Meditation One

Linnaeus named Lonicera after 16th century naturalist, Adam Lonicer, born in Marburg and famed for his work on herbs. Nitida is derived from the Latin nitidus, meaning ‘shining’ or ‘bright’.  Lonicera nitida ‘Baggesen’s Gold’ was a cultivar developed by Niels Immanuel Baggesen, born in Odense and naturalised in England in July 1926.

 The naming of the beings of the five (or six) ‘kingdoms’ of living things is governed by taxonomic protocols. Under Linnaeus’ hierarchical binomial system, each of the plants in our plot has a scientific name made up of two parts: a collective generic name which is the collective name for plants that share certain key characteristics and a specific name which is the species. The full species name (‘binomial’) is both. Our plot harbours Rosa canina, Prunus spinosa, Geum coccineum, all three genera belonging to the family Rosaceae. Species may be further divided into varieties like Lonicera nitida ‘Baggesen’s Gold’ and Berberis thunbergia ‘Pink Queen’. Genera are grouped into families. Neat as this seems, biologists disagree about what constitutes a species. Some argue that individuals are part of the species organism, not a member of a species kind. In practice labels are slipped and the boundaries between varieties, species and genera are endless shifting.

Scientific names are often Latin or Greek, but protocol requires they are Latinised – declined following the rules of Latin grammar. The classical tradition was repurposed and reinterpreted by European colonialism. Nomenclature often honours European collectors, expedition sponsors and the surgeon/naturalists who served on many voyages of ‘discovery’.  Look for the Symphytum ‘Hidcote Blue’ – named for the garden of Major Lawrence Waterbury Johnston, garden designer and ‘plant hunter’. Thus, the binomial system renders the observer visible. It also sets plants in systems, typically ignoring the names that pre-colonial inhabitants gave to plants and animals thereby occluding not only names but understandings of the relations between plants, animals and humans developed over generations.

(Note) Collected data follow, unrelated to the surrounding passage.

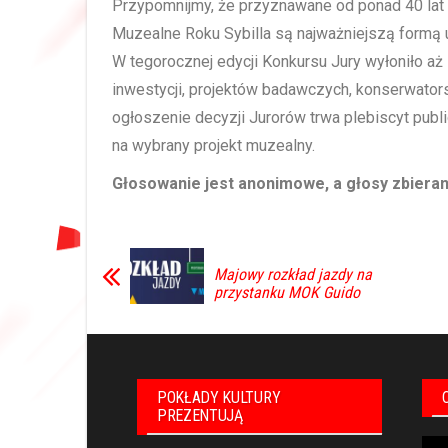
Przypomnijmy, że przyznawane od ponad 40 lat 
Muzealne Roku Sybilla są najważniejszą formą 
W tegorocznej edycji Konkursu Jury wyłoniło aż
inwestycji, projektów badawczych, konserwators
ogłoszenie decyzji Jurorów trwa plebiscyt pub
na wybrany projekt muzealny.
Głosowanie jest anonimowe, a głosy zbierane
Majowy rozkład jazdy na
przystanku MOK Guido
POKŁADY KULTURY
PREZENTUJĄ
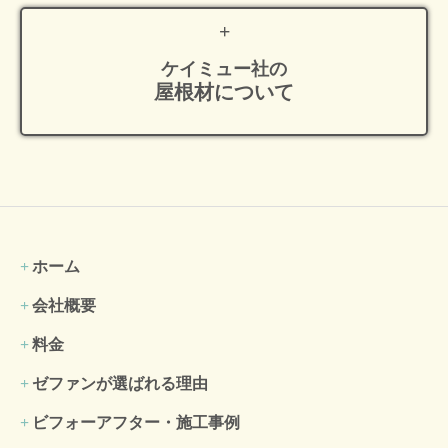
ケイミュー社の
屋根材について
ホーム
会社概要
料金
ゼファンが選ばれる理由
ビフォーアフター・施工事例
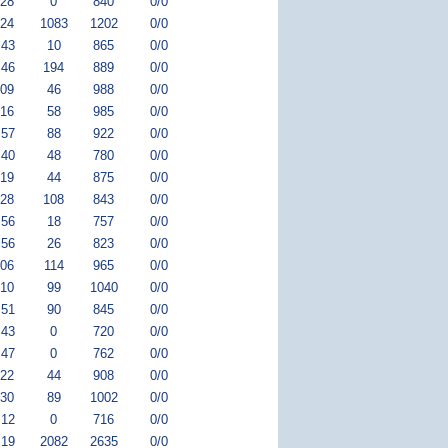
:28
0
840
0/0
:24
1083
1202
0/0
:43
10
865
0/0
:46
194
889
0/0
:09
46
988
0/0
:16
58
985
0/0
:57
88
922
0/0
:40
48
780
0/0
:19
44
875
0/0
:28
108
843
0/0
:56
18
757
0/0
:56
26
823
0/0
:06
114
965
0/0
:10
99
1040
0/0
:51
90
845
0/0
:43
0
720
0/0
:47
0
762
0/0
:22
44
908
0/0
:30
89
1002
0/0
:12
0
716
0/0
:19
2082
2635
0/0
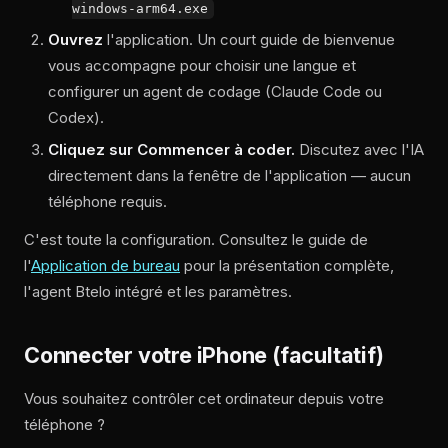
windows-arm64.exe
Ouvrez
l'application. Un court guide de bienvenue
vous accompagne pour choisir une langue et
configurer un agent de codage (Claude Code ou
Codex).
Cliquez sur Commencer à coder.
Discutez avec l'IA
directement dans la fenêtre de l'application — aucun
téléphone requis.
C'est toute la configuration. Consultez le guide de
l'
Application de bureau
pour la présentation complète,
l'agent Btelo intégré et les paramètres.
Connecter votre iPhone (facultatif)
Vous souhaitez contrôler cet ordinateur depuis votre
téléphone ?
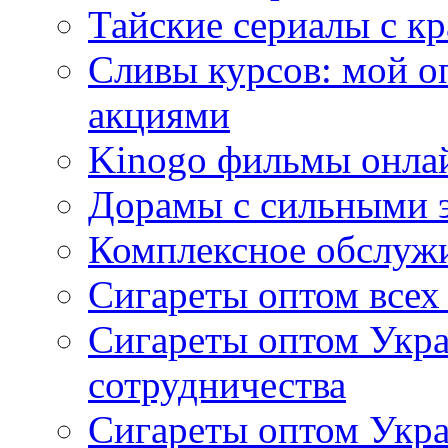
Тайские сериалы с к
Сливы курсов: мой о
акциями
Kinogo фильмы онлай
Дорамы с сильными 
Комплексное обслуж
Сигареты оптом всех
Сигареты оптом Укра
сотрудничества
Сигареты оптом Укр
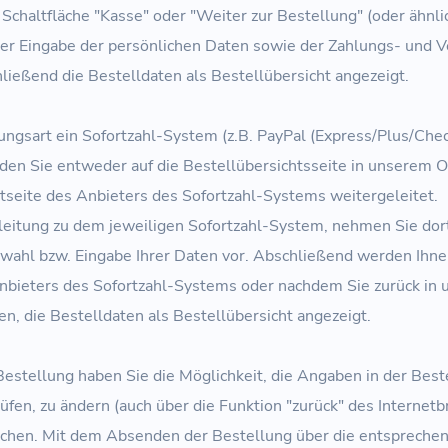
Schaltfläche "Kasse" oder "Weiter zur Bestellung" (oder ähnli
er Eingabe der persönlichen Daten sowie der Zahlungs- und
ließend die Bestelldaten als Bestellübersicht angezeigt.
lungsart ein Sofortzahl-System (z.B. PayPal (Express/Plus/Che
rden Sie entweder auf die Bestellübersichtsseite in unserem 
etseite des Anbieters des Sofortzahl-Systems weitergeleitet.
rleitung zu dem jeweiligen Sofortzahl-System, nehmen Sie dor
ahl bzw. Eingabe Ihrer Daten vor. Abschließend werden Ihne
Anbieters des Sofortzahl-Systems oder nachdem Sie zurück in 
n, die Bestelldaten als Bestellübersicht angezeigt.
estellung haben Sie die Möglichkeit, die Angaben in der Best
fen, zu ändern (auch über die Funktion "zurück" des Internetb
chen. Mit dem Absenden der Bestellung über die entsprechen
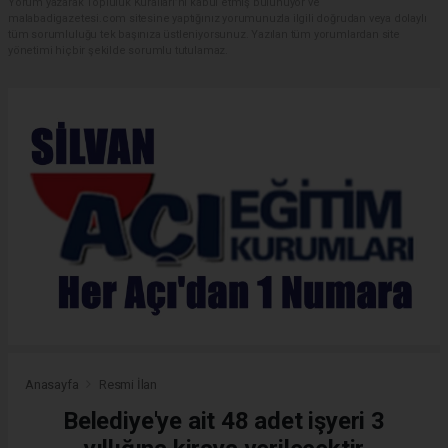
Yorum yazarak Topluluk Kuralları’nı kabul etmiş bulunuyor ve
malabadigazetesi.com sitesine yaptığınız yorumunuzla ilgili doğrudan veya dolaylı
tüm sorumluluğu tek başınıza üstleniyorsunuz. Yazılan tüm yorumlardan site
yönetimi hiçbir şekilde sorumlu tutulamaz.
Anasayfa
Resmi İlan
Belediye'ye ait 48 adet işyeri 3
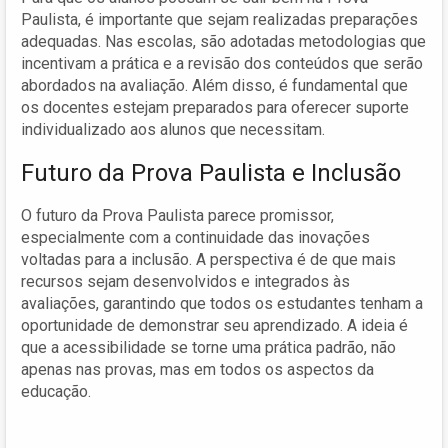
Paulista, é importante que sejam realizadas preparações
adequadas. Nas escolas, são adotadas metodologias que
incentivam a prática e a revisão dos conteúdos que serão
abordados na avaliação. Além disso, é fundamental que
os docentes estejam preparados para oferecer suporte
individualizado aos alunos que necessitam.
Futuro da Prova Paulista e Inclusão
O futuro da Prova Paulista parece promissor,
especialmente com a continuidade das inovações
voltadas para a inclusão. A perspectiva é de que mais
recursos sejam desenvolvidos e integrados às
avaliações, garantindo que todos os estudantes tenham a
oportunidade de demonstrar seu aprendizado. A ideia é
que a acessibilidade se torne uma prática padrão, não
apenas nas provas, mas em todos os aspectos da
educação.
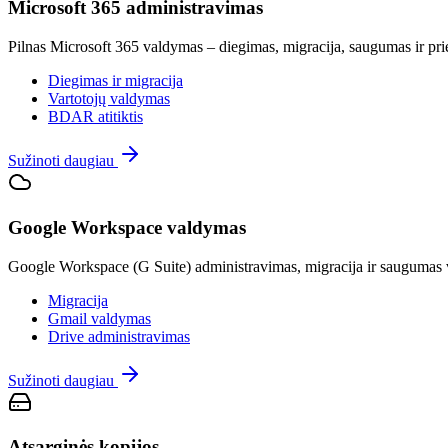
Microsoft 365 administravimas
Pilnas Microsoft 365 valdymas – diegimas, migracija, saugumas ir pr
Diegimas ir migracija
Vartotojų valdymas
BDAR atitiktis
Sužinoti daugiau
Google Workspace valdymas
Google Workspace (G Suite) administravimas, migracija ir saugumas v
Migracija
Gmail valdymas
Drive administravimas
Sužinoti daugiau
Atsarginės kopijos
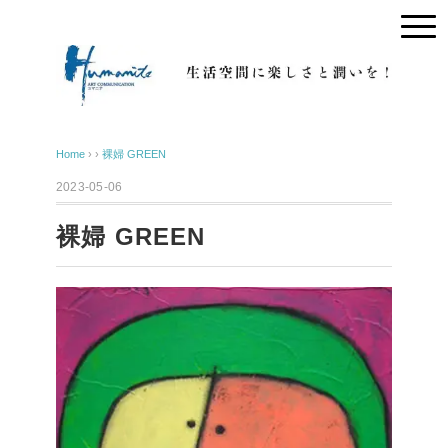
Home
› ›
裸婦 GREEN
2023-05-06
裸婦 GREEN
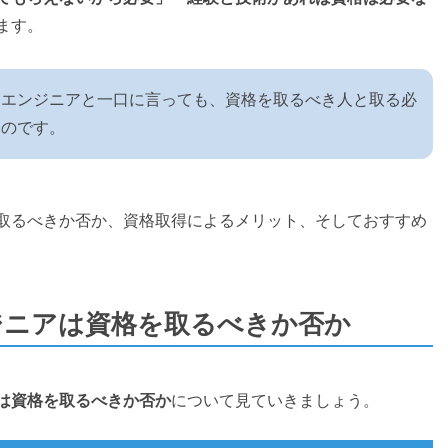
ます。
スエンジニアと一口に言っても、資格を取るべき人と取る必
るのです。
取るべきか否か、資格取得によるメリット、そしておすすめ
ジニアは資格を取るべきか否か
は資格を取るべきか否か
について見ていきましょう。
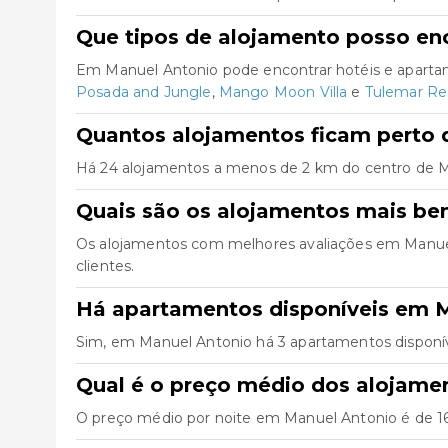
Que tipos de alojamento posso en
Em Manuel Antonio pode encontrar hotéis e aparta
Posada and Jungle
,
Mango Moon Villa
e
Tulemar Re
Quantos alojamentos ficam perto 
Há 24 alojamentos a menos de 2 km do centro de Manu
Quais são os alojamentos mais be
Os alojamentos com melhores avaliações em Manue
clientes.
Há apartamentos disponíveis em 
Sim, em Manuel Antonio há 3 apartamentos disponív
Qual é o preço médio dos alojame
O preço médio por noite em Manuel Antonio é de 163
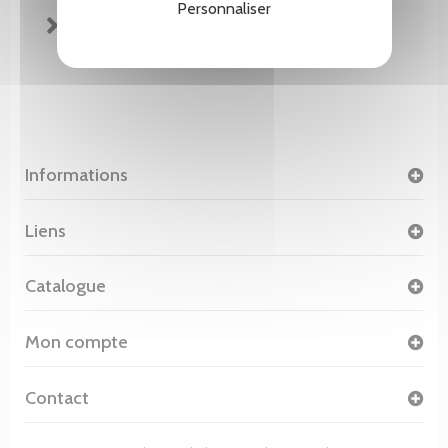
Personnaliser
FICHE TECHNIQUE
Informations
Liens
Catalogue
Mon compte
Contact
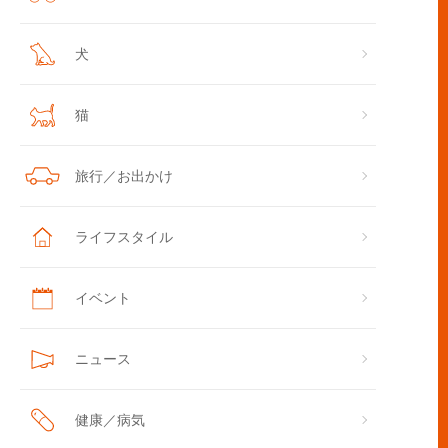
犬
猫
旅行／お出かけ
ライフスタイル
イベント
ニュース
健康／病気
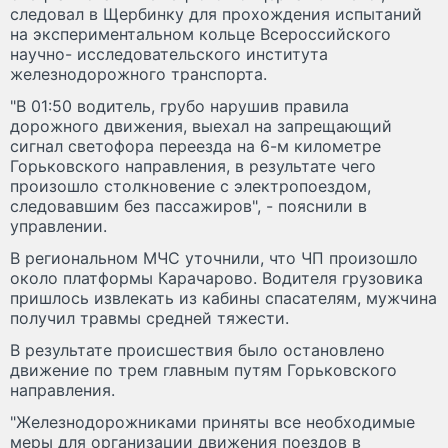
следовал в Щербинку для прохождения испытаний
на экспериментальном кольце Всероссийского
научно- исследовательского института
железнодорожного транспорта.
"В 01:50 водитель, грубо нарушив правила
дорожного движения, выехал на запрещающий
сигнал светофора переезда на 6-м километре
Горьковского направления, в результате чего
произошло столкновение с электропоездом,
следовавшим без пассажиров", - пояснили в
управлении.
В региональном МЧС уточнили, что ЧП произошло
около платформы Карачарово. Водителя грузовика
пришлось извлекать из кабины спасателям, мужчина
получил травмы средней тяжести.
В результате происшествия было остановлено
движение по трем главным путям Горьковского
направления.
"Железнодорожниками приняты все необходимые
меры для организации движения поездов в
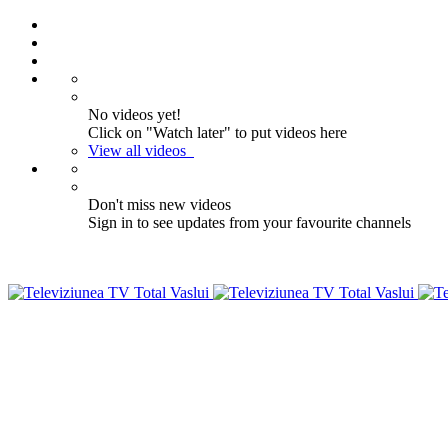
No videos yet!
Click on "Watch later" to put videos here
View all videos
Don't miss new videos
Sign in to see updates from your favourite channels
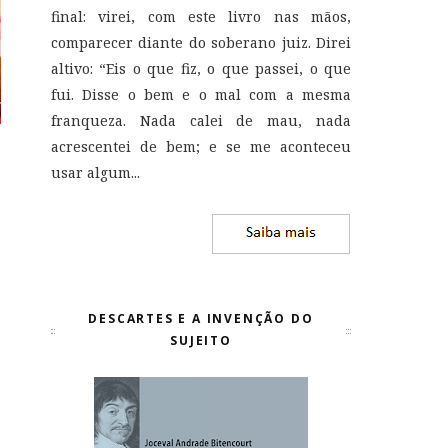
final: virei, com este livro nas mãos,
comparecer diante do soberano juiz. Direi
altivo: “Eis o que fiz, o que passei, o que
fui. Disse o bem e o mal com a mesma
franqueza. Nada calei de mau, nada
acrescentei de bem; e se me aconteceu
usar algum...
DESCARTES E A INVENÇÃO DO
SUJEITO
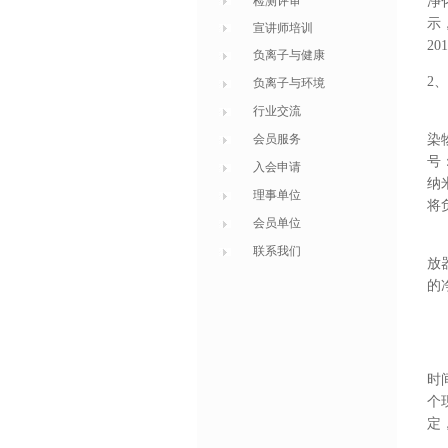
检测评审
净
示
宣讲师培训
201
负离子与健康
2
、
负离子与环境
行业交流
会员服务
染
号
入会申请
纳
理事单位
将
会员单位
联系我们
放
的
时
个
定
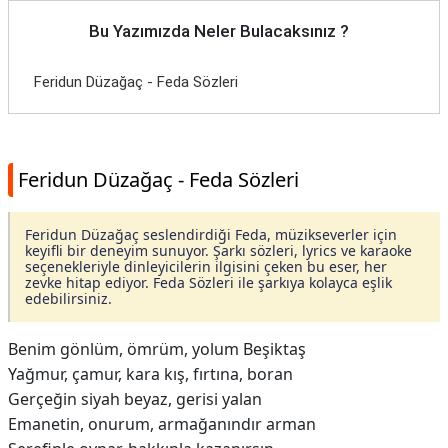
Bu Yazımızda Neler Bulacaksınız ?
Feridun Düzağaç - Feda Sözleri
Feridun Düzağaç - Feda Sözleri
Feridun Düzağaç seslendirdiği Feda, müzikseverler için
keyifli bir deneyim sunuyor. Şarkı sözleri, lyrics ve karaoke
seçenekleriyle dinleyicilerin ilgisini çeken bu eser, her
zevke hitap ediyor. Feda Sözleri ile şarkıya kolayca eşlik
edebilirsiniz.
Benim gönlüm, ömrüm, yolum Beşiktaş
Yağmur, çamur, kara kış, fırtına, boran
Gerçeğin siyah beyaz, gerisi yalan
Emanetin, onurum, armağanındır arman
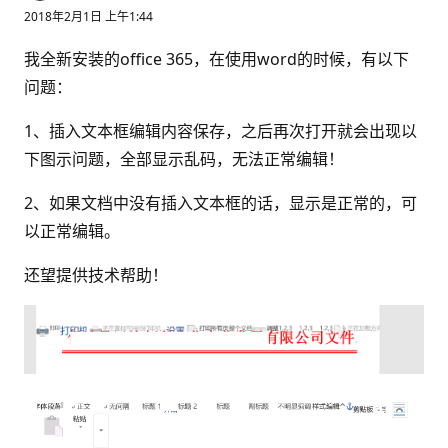
2018年2月1日 上午1:44
我全新安装的office 365，在使用word的时候，有以下
问题：
1、插入文本框编辑内容保存，之后再次打开就会出现以
下图示问题，全部显示乱码，无法正常编辑！
2、如果文档中没有插入文本框的话，显示是正常的，可
以正常编辑。
还望提供技术帮助！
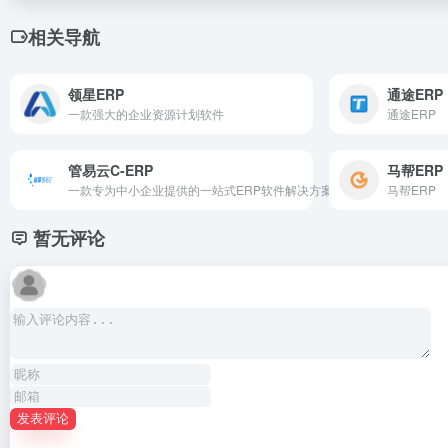
相关导航
领星ERP
通途ERP
一款强大的企业资源计划软件
通途ERP
管易云C-ERP
马帮ERP
一款专为中小企业提供的一站式ERP软件解决方案
马帮ERP
暂无评论
发表评论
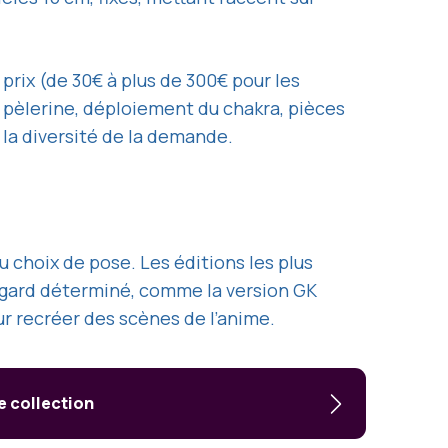
 prix (de 30€ à plus de 300€ pour les
e pèlerine, déploiement du chakra, pièces
la diversité de la demande.
u choix de pose. Les éditions les plus
 regard déterminé, comme la version GK
r recréer des scènes de l’anime.
e collection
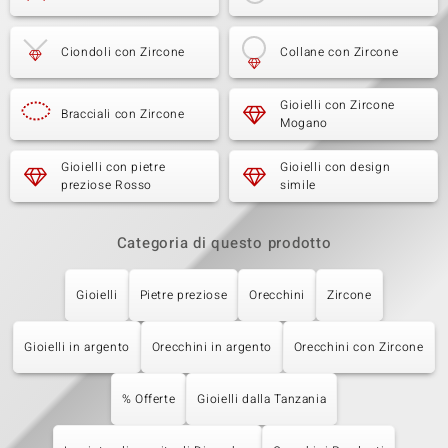
Ciondoli con Zircone
Collane con Zircone
Gioielli con Zircone
Bracciali con Zircone
Mogano
Gioielli con pietre
Gioielli con design
preziose Rosso
simile
Categoria di questo prodotto
Gioielli
Pietre preziose
Orecchini
Zircone
Gioielli in argento
Orecchini in argento
Orecchini con Zircone
% Offerte
Gioielli dalla Tanzania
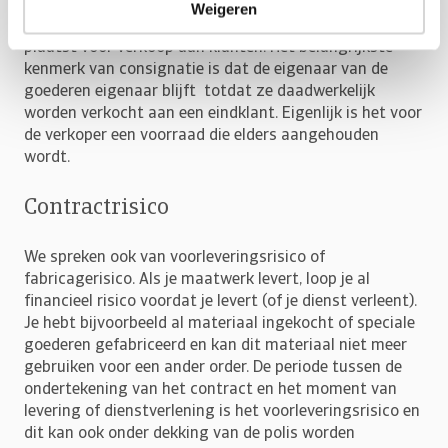
verkoper zijn goederen aan een derde partij levert en
Weigeren
deze goederen in de inventaris van de consignee
plaatst voor verkoop aan klanten. Het belangrijkste
kenmerk van consignatie is dat de eigenaar van de
goederen eigenaar blijft totdat ze daadwerkelijk
worden verkocht aan een eindklant. Eigenlijk is het voor
de verkoper een voorraad die elders aangehouden
wordt.
Contractrisico
We spreken ook van voorleveringsrisico of
fabricagerisico. Als je maatwerk levert, loop je al
financieel risico voordat je levert (of je dienst verleent).
Je hebt bijvoorbeeld al materiaal ingekocht of speciale
goederen gefabriceerd en kan dit materiaal niet meer
gebruiken voor een ander order. De periode tussen de
ondertekening van het contract en het moment van
levering of dienstverlening is het voorleveringsrisico en
dit kan ook onder dekking van de polis worden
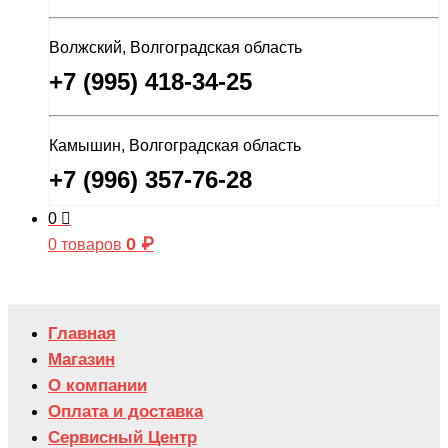
Волжский, Волгоградская область
+7 (995) 418-34-25
Камышин, Волгоградская область
+7 (996) 357-76-28
0
0
₽
0 товаров
Главная
Магазин
О компании
Оплата и доставка
Сервисный Центр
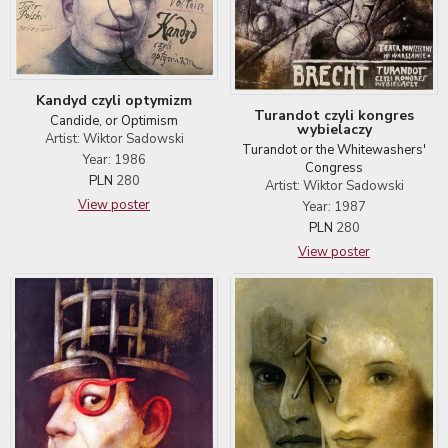
Kandyd czyli optymizm
Turandot czyli kongres
Candide, or Optimism
wybielaczy
Artist: Wiktor Sadowski
Turandot or the Whitewashers'
Year: 1986
Congress
PLN
280
Artist: Wiktor Sadowski
View poster
Year: 1987
PLN
280
View poster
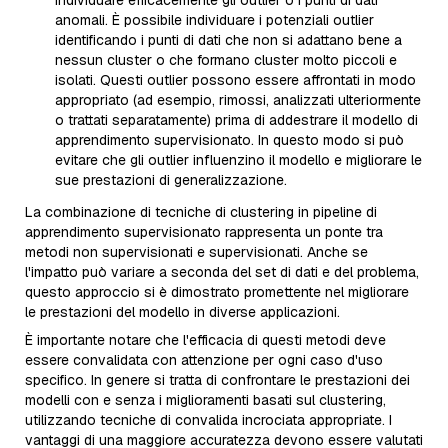
individuare efficacemente gli outlier o i punti di dati
anomali. È possibile individuare i potenziali outlier
identificando i punti di dati che non si adattano bene a
nessun cluster o che formano cluster molto piccoli e
isolati. Questi outlier possono essere affrontati in modo
appropriato (ad esempio, rimossi, analizzati ulteriormente
o trattati separatamente) prima di addestrare il modello di
apprendimento supervisionato. In questo modo si può
evitare che gli outlier influenzino il modello e migliorare le
sue prestazioni di generalizzazione.
La combinazione di tecniche di clustering in pipeline di
apprendimento supervisionato rappresenta un ponte tra
metodi non supervisionati e supervisionati. Anche se
l'impatto può variare a seconda del set di dati e del problema,
questo approccio si è dimostrato promettente nel migliorare
le prestazioni del modello in diverse applicazioni.
È importante notare che l'efficacia di questi metodi deve
essere convalidata con attenzione per ogni caso d'uso
specifico. In genere si tratta di confrontare le prestazioni dei
modelli con e senza i miglioramenti basati sul clustering,
utilizzando tecniche di convalida incrociata appropriate. I
vantaggi di una maggiore accuratezza devono essere valutati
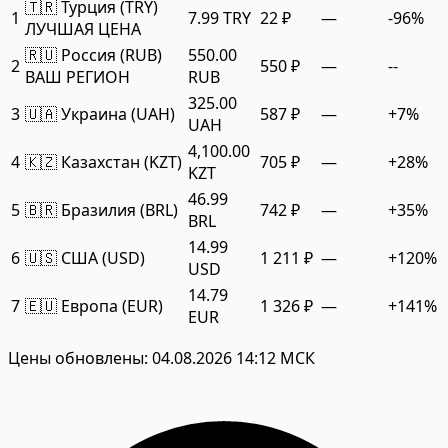
🇹🇷 Турция (TRY)
1
7.99 TRY
22 ₽
—
-96%
ЛУЧШАЯ ЦЕНА
🇷🇺 Россия (RUB)
550.00
2
550 ₽
—
--
ВАШ РЕГИОН
RUB
325.00
3
🇺🇦 Украина (UAH)
587 ₽
—
+7%
UAH
4,100.00
4
🇰🇿 Казахстан (KZT)
705 ₽
—
+28%
KZT
46.99
5
🇧🇷 Бразилия (BRL)
742 ₽
—
+35%
BRL
14.99
6
🇺🇸 США (USD)
1 211 ₽
—
+120%
USD
14.79
7
🇪🇺 Европа (EUR)
1 326 ₽
—
+141%
EUR
Цены обновлены: 04.08.2026 14:12 МСК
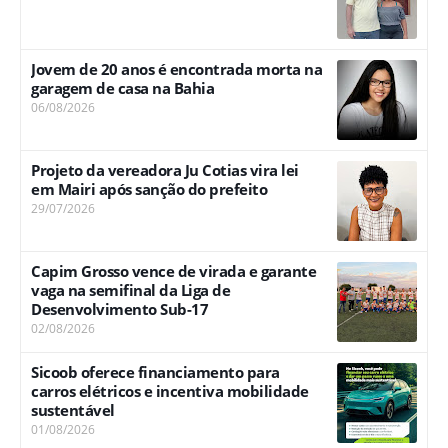
Jovem de 20 anos é encontrada morta na
garagem de casa na Bahia
06/08/2026
Projeto da vereadora Ju Cotias vira lei
em Mairi após sanção do prefeito
29/07/2026
Capim Grosso vence de virada e garante
vaga na semifinal da Liga de
Desenvolvimento Sub-17
02/08/2026
Sicoob oferece financiamento para
carros elétricos e incentiva mobilidade
sustentável
01/08/2026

Migrants, migration activists and scholars know very well the importance of labels. Refugee/highly skilled/visitor/expat, each have their connotations, given weight and meaning by law, practice and the press. Ian Hacking has theorised how bureaucracies and human sciences ‘make up people’. His work on ‘dynamic nominalism’ argues that social-forensic categories from autism to trans-identity change how people feel about themselves and their experiences. Names interact with the named, human action is tightly linked to human description producing new subjectivities, new areas of expertise and intervention and new ways of being in – and being of the world. The observer signalled by migration labels is a ‘we/us’ and the act of labelling itself contributes to the production of citizenship. If uprooted from our plot and moved to Algeria the Rosa canina will still be recognised as a Rosa canina. The Algerian human visitor will change from a migrant to a citizen.

In both ecology and migration our classifications reflect the interests and actions of those humans who had or have the power to name and whose knowledge is recognised as knowledge, but they do so in very different ways. What can we learn applying the binomial classification to people on the move: Migrantum Londonensis Priti Patel? How do the classifications and nomenclature we inherit shape the ways we inhabit the planet?

Meditation One: Readings

  • Brockway, L. (1979) ‘Science and Colonial Expansion: The Role of the British Royal Botanic Gardens’ American Ethnologist 6 (3): 449-465.
  • Franklin, S. (2017) ‘Staying with the manifesto: an interview with Donna Haraway’, Theory, Culture and Society 34 (4): 49-63.
  • Goff, B. ed. (2005) Classics and Colonialism. London: Duckworth.
  • Hacking, I. (2007) ‘Kinds of People: Moving targets.’ Proceedings of the British Academy 151: 285-318.